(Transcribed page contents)
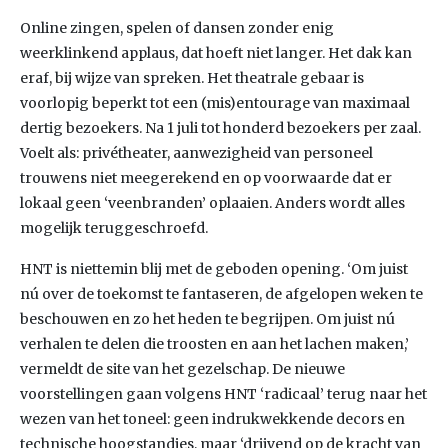
Online zingen, spelen of dansen zonder enig
weerklinkend applaus, dat hoeft niet langer. Het dak kan
eraf, bij wijze van spreken. Het theatrale gebaar is
voorlopig beperkt tot een (mis)entourage van maximaal
dertig bezoekers. Na 1 juli tot honderd bezoekers per zaal.
Voelt als: privétheater, aanwezigheid van personeel
trouwens niet meegerekend en op voorwaarde dat er
lokaal geen ‘veenbranden’ oplaaien. Anders wordt alles
mogelijk teruggeschroefd.
HNT is niettemin blij met de geboden opening. ‘Om juist
nú over de toekomst te fantaseren, de afgelopen weken te
beschouwen en zo het heden te begrijpen. Om juist nú
verhalen te delen die troosten en aan het lachen maken,’
vermeldt de site van het gezelschap. De nieuwe
voorstellingen gaan volgens HNT ‘radicaal’ terug naar het
wezen van het toneel: geen indrukwekkende decors en
technische hoogstandjes, maar ‘drijvend op de kracht van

* **TASK REQUIREMENTS**
The reply should be nothing but the number of lines in the entries that include "juist".

* **REPLY**
2